- PROBLEM STATEMENT:
Retype the listing exactly as it stands, and keep every image out.

[Start of Attachment]

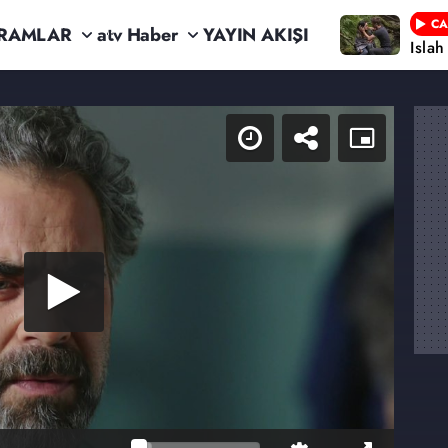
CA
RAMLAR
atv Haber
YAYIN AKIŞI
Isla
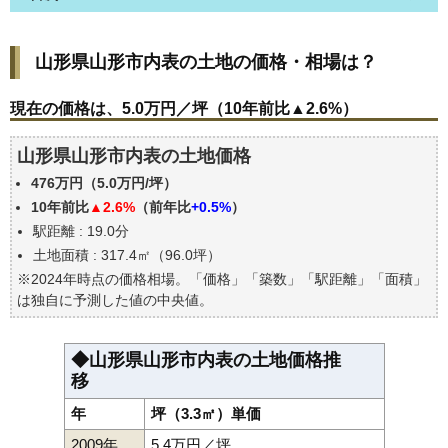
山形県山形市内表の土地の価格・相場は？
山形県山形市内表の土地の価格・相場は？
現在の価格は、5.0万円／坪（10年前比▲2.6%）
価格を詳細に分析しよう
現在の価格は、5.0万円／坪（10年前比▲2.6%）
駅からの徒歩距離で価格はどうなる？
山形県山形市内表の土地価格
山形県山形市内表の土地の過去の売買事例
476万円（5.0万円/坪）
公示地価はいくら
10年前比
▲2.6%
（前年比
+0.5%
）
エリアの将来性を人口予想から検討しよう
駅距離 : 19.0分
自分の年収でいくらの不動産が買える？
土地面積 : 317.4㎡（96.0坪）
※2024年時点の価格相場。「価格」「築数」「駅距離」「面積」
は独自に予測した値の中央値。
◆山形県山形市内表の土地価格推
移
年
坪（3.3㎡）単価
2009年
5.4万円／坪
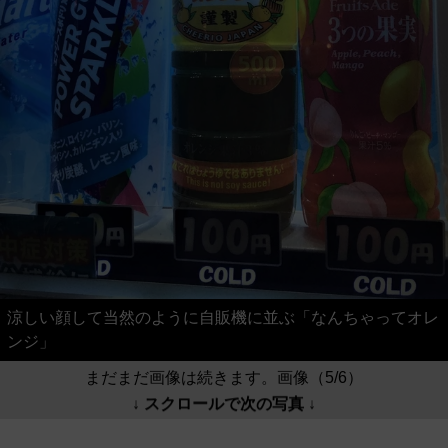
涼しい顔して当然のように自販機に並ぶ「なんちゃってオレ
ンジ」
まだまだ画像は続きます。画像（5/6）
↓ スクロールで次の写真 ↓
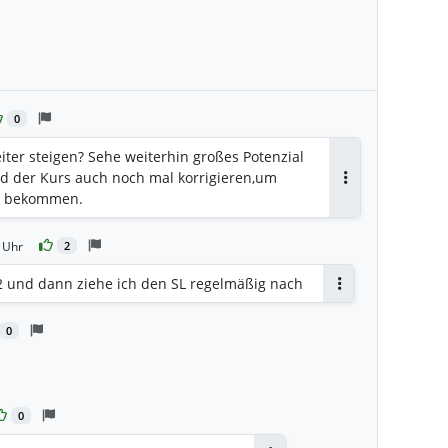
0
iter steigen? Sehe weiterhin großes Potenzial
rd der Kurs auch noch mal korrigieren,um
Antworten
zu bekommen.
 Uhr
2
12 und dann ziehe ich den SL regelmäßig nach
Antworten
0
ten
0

[End of Attachment]

- OUTPUT BELOW:
CA
RAMLAR
atv Haber
YAYIN AKIŞI
Isla
山形県山形市内表の土地の価格・相場は？
山形県山形市内表の土地の価格・相場は？
現在の価格は、5.0万円／坪（10年前比▲2.6%）
価格を詳細に分析しよう
現在の価格は、5.0万円／坪（10年前比▲2.6%）
駅からの徒歩距離で価格はどうなる？
山形県山形市内表の土地価格
山形県山形市内表の土地の過去の売買事例
476万円（5.0万円/坪）
公示地価はいくら
10年前比
▲2.6%
（前年比
+0.5%
）
エリアの将来性を人口予想から検討しよう
駅距離 : 19.0分
自分の年収でいくらの不動産が買える？
土地面積 : 317.4㎡（96.0坪）
※2024年時点の価格相場。「価格」「築数」「駅距離」「面積」
は独自に予測した値の中央値。
◆山形県山形市内表の土地価格推
移
年
坪（3.3㎡）単価
2009年
5.4万円／坪
涼しい顔して当然のように自販機に並ぶ「なんちゃってオレ
ンジ」
まだまだ画像は続きます。画像（5/6）
↓ スクロールで次の写真 ↓
0
iter steigen? Sehe weiterhin großes Potenzial
rd der Kurs auch noch mal korrigieren,um
Antworten
zu bekommen.
 Uhr
2
12 und dann ziehe ich den SL regelmäßig nach
Antworten
0
ten
0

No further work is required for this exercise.